Colin Beecher
- Full name: Colin Beecher
- Country (sports): Great Britain
- Born: 16 October 1970 (age 54) Croydon, England
- Plays: Right-handed (one-handed backhand)
- Prize money: $55,969

Singles
- Career record: 1–3
- Career titles: 0
- Highest ranking: No. 264 (20 November 1995)

Grand Slam singles results
- Wimbledon: 2R (1996)

Doubles
- Career record: 0–2
- Career titles: 0
- Highest ranking: No. 345 (1 November 1993)

= Colin Beecher =

British tennis player and coach

Colin Beecher (born 16 October 1970) is a former professional tennis player from Great Britain.

==Biography==
Beecher, a right-handed player from Croydon, competed on the professional circuit in the 1990s. He faced two of Britain's rising stars in qualifying at the 1992 Wimbledon Championships, beating Tim Henman in straight sets and then losing to Greg Rusedski, 10–12 in the deciding set (although Rusedski was still a Canadian at the time). He featured in the main draw for the only time at the 1996 Wimbledon Championships and reached the second round, with a first-round win over fellow wildcard Nick Gould. In the second round, he was beaten by Italian Renzo Furlan. On the ATP Tour he appeared in the main draw of two tournaments: Nottingham in 1995 and Bournemouth in 1996.

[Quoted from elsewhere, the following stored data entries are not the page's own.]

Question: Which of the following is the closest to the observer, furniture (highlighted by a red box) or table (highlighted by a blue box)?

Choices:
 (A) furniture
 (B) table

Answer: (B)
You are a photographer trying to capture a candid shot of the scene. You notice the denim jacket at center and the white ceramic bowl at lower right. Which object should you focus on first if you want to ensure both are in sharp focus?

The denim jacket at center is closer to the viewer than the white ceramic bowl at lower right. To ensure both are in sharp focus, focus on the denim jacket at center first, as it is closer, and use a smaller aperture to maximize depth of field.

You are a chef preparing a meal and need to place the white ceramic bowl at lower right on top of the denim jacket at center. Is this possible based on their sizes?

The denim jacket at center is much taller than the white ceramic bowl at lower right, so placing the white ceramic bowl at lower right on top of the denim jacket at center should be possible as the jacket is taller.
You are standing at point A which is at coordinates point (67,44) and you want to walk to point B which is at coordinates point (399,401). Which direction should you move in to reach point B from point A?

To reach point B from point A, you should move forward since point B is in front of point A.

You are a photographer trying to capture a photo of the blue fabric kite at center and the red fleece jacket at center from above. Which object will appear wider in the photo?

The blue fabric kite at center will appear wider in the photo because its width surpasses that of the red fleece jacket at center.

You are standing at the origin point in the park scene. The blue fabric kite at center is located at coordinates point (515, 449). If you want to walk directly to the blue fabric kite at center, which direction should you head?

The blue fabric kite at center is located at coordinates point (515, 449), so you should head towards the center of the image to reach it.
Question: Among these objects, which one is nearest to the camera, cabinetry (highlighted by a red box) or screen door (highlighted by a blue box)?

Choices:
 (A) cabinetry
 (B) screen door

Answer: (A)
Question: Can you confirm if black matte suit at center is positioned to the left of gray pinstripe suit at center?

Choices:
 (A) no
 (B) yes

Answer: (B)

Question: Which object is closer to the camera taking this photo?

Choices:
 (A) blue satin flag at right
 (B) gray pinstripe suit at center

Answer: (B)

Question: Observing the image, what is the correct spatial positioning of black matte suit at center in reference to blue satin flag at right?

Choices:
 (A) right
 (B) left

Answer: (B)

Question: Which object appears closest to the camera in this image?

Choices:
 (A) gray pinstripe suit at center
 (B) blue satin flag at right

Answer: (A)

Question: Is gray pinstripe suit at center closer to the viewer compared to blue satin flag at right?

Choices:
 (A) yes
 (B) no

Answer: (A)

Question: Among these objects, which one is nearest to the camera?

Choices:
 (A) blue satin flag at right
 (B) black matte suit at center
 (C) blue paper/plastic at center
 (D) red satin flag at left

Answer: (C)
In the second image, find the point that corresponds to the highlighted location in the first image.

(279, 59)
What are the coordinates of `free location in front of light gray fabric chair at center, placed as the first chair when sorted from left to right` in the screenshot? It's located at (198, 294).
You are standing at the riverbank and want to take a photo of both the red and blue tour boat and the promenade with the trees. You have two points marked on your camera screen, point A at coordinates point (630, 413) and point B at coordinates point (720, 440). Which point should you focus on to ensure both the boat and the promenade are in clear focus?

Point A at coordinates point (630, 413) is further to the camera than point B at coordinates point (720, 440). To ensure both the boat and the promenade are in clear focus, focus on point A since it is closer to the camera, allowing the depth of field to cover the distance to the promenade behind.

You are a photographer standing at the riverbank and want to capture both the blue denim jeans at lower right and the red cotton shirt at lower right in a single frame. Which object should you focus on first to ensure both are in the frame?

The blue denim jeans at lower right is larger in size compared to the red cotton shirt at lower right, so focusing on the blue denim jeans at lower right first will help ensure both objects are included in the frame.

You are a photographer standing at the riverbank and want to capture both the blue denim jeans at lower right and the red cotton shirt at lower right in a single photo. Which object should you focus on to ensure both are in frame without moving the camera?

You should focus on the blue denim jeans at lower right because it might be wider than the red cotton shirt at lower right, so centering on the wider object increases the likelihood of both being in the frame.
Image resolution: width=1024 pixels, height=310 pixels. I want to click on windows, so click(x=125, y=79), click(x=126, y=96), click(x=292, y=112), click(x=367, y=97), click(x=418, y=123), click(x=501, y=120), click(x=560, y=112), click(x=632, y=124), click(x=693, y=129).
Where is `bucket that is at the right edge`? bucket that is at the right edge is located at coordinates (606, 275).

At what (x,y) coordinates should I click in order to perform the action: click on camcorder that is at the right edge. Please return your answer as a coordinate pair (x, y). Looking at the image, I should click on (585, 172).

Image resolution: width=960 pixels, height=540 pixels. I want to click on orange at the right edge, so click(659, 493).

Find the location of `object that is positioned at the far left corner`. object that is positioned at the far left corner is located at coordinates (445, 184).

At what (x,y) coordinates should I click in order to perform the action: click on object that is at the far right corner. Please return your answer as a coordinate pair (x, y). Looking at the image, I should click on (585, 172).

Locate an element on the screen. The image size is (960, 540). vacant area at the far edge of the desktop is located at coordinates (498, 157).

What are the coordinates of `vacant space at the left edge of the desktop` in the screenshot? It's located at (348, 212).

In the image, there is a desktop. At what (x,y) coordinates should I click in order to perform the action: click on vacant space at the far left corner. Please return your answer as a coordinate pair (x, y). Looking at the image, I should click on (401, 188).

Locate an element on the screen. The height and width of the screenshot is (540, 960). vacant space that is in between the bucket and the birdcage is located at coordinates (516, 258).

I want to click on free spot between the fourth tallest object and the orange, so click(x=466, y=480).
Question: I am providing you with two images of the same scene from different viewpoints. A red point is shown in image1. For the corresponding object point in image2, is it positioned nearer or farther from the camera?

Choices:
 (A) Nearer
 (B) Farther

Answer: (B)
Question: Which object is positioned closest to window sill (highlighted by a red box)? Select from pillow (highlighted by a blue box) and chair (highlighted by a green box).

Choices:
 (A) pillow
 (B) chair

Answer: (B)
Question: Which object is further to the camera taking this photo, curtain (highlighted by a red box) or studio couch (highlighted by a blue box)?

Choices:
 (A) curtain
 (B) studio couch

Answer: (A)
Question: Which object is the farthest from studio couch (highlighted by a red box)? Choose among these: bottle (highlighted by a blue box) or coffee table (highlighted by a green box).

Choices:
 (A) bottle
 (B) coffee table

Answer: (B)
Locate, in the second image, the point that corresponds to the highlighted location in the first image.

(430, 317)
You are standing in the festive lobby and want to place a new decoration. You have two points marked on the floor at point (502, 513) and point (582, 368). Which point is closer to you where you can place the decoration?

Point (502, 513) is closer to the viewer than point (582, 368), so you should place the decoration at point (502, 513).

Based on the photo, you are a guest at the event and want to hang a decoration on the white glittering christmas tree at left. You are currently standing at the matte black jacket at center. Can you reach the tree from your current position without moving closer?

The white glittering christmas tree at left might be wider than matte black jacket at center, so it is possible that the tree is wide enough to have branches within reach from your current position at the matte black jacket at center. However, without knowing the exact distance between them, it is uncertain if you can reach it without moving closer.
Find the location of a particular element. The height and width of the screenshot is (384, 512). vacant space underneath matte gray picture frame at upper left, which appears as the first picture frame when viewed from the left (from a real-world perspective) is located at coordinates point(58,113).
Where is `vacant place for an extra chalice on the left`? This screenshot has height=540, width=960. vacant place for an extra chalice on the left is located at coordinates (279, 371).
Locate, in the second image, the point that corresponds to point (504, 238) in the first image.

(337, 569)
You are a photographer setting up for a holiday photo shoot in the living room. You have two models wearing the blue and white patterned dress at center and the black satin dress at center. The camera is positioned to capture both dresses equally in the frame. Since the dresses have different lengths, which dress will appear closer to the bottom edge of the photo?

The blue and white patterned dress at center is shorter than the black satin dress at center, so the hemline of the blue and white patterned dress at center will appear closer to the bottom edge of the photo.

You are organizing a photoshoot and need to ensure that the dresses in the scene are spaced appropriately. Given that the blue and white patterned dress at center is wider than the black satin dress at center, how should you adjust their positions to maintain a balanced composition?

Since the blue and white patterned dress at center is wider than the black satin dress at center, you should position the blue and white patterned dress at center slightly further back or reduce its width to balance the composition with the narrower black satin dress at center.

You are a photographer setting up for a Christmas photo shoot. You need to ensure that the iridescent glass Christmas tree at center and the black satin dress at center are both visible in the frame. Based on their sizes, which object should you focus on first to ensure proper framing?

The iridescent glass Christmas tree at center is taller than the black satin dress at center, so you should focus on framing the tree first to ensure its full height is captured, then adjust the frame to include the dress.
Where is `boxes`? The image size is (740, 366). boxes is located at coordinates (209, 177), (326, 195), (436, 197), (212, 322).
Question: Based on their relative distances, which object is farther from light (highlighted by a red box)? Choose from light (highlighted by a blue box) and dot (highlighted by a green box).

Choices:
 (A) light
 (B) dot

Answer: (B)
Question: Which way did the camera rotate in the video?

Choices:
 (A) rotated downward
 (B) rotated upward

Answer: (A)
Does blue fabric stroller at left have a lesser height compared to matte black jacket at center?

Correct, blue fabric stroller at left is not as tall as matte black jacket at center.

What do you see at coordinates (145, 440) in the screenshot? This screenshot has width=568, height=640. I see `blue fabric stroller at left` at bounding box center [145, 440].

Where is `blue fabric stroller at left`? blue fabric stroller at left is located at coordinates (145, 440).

Now a tennis coach, Beecher previously worked for many years for the LTA and captained Great Britain in the 2006 Fed Cup. He was captain of the Great British side which made the Junior Davis Cup final in 2009 and served as a coach on the winning team for the 2015 Davis Cup. On an individual level, he has been the personal coach of several players, including Anne Keothavong and Kyle Edmund.